Configuring a classification or regression experiment

Last updated: Feb 14, 2025

AutoAI offers experiment settings that you can use to configure and customize your classification or regression experiments.

Experiment settings overview

After you upload the experiment data and select your experiment type and what to predict, AutoAI establishes default configurations and metrics for your experiment. You can accept these defaults and proceed with the experiment or click Experiment settings to customize configurations. By customizing configurations, you can precisely control how the experiment builds the candidate model pipelines.

Use the following tables as a guide to experiment settings for classification and regression experiments. For details on configuring a time series experiment, see Building a time series experiment.

Prediction settings

Most of the prediction settings are on the main General page. Review or update the following settings.

Setting	Description
Prediction type	You can change or override the prediction type. For example, if AutoAI only detects two data classes and configures a binary classification experiment but you know that there are three data classes, you can change the type to multiclass.
Positive class	For binary classification experiments optimized for Precision, Average Precision, Recall, or F1, a positive class is required.

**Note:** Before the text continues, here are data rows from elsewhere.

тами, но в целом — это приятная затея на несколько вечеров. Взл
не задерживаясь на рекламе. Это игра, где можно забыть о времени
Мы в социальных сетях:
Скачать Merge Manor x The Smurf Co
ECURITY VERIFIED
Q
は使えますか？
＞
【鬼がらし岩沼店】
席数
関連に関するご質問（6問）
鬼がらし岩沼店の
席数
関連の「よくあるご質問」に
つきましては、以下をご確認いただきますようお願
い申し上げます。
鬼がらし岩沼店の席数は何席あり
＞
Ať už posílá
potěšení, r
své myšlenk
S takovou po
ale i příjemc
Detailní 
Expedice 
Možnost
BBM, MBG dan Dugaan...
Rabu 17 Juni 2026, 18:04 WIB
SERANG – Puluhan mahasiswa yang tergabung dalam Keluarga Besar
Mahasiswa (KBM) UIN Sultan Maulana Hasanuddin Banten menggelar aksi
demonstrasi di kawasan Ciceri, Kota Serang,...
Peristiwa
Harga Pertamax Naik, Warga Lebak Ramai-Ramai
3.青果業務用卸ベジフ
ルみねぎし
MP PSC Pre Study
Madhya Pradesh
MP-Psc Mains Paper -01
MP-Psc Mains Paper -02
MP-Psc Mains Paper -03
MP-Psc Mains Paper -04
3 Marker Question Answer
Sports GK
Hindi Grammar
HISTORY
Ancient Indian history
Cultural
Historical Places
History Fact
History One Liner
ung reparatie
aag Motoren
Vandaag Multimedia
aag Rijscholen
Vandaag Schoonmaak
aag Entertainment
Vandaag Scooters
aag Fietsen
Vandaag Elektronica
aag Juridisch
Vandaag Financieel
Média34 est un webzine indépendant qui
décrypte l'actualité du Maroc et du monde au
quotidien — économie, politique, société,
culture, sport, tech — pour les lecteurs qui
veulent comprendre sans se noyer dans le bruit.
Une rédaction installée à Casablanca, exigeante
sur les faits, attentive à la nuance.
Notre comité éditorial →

Confirm that the Positive Class is correct or the experiment might generate inaccurate results.
Optimized metric	Change the metric for optimizing and ranking the model candidate pipelines.
Optimized algorithm selection	Choose how AutoAI selects the algorithms to use for generating the model candidate pipelines. You can optimize for the alorithms with the best score, or optimize for the algorithms with the highest score in the shortest run time.
Algorithms to include	Select which of the available algorithms to evaluate when the experiment is run. The list of algorithms are based on the selected prediction type.
Algorithms to use	AutoAI tests the specified algorithms and use the best performers to create model pipelines. Choose how many of the best algorithms to apply. Each algorithm generates 4-5 pipelines, which means that if you select 3 algorithms to use, your experiment results will include 12 - 15 ranked pipelines. More algorithms increase the runtime for the experiment.

Data fairness settings

Click the Fairness tab to evaluate your experiment for fairness in predicted outcomes. For details on configuring fairness detection, see Applying fairness testing to AutoAI experiments.

Data source settings

The General tab of data source settings provides options for configuring how the experiment consumes and processes the data for training and evaluating the experiment.

Setting	Description
Ordered data	Specify if your training data is ordered sequentially, according to a row index. When input data is sequential, model performance is evaluated on newest records instead of a random sampling, and holdout data uses the last n records of the set rather than n random records. Sequential data is required for time series experiments but optional for classification and regression experiments.
Duplicate rows	To accelerate training, you can opt to skip duplicate rows in your training data.
Pipeline selection subsample method	For a large data set, use a subset of data to train the experiment. This option speeds up results but might affect accuracy.
Feature refinement	Specify how to handle features with no impact on the model. The choices are to always remove the feature, remove them when it improves the model quality, or do not remove them. For details on how feature significance is calculated, see AutoAI implementation details.
Data imputation	Interpolate missing values in your data source. For details on managing data imputation, see Data imputation in AutoAI experiments.
Use date/time processing	Enabled by default to detect date column and add new columns for different types of date/time format aggregations. Disable this option when you want to use a date/time column as an ID rather than as a date/time value.
Text feature engineering	When enabled, columns that are detected as text are transformed into vectors to better analyze semantic similarity between strings. Enabling this setting might increase run time. For details, see Creating a text analysis experiment.
Final training data set	Select what data to use for training the final pipelines. If you choose to include training data only, the generated notebooks include a cell for retrieving the holdout data that is used to evaluate each pipeline.
Outlier handling	Choose whether AutoAI excludes outlier values from the target column to improve training accuracy. If enabled, AutoAI uses the interquartile range (IQR) method to detect and exclude outliers from the final training data, whether that is training data only or training plus holdout data.
Training and holdout method	Training data is used to train the model, and holdout data is withheld from training the model and used to measure the performance of the model. For classification and regression models, you can either split a singe data source into training and testing (holdout) data, or you can use a second data file specifically for the testing data. If you split your training data, specify the percentages to use for training data and holdout data. Holdout data should not exceed a third of the training data. You can also specify the number of folds, from the default of three folds to a maximum of 10. Cross validation divides training data into folds, or groups, for testing model performance.
Select features to include	Select columns from your data source that contain data that supports the prediction column. Excluding extraneous columns can improve run time.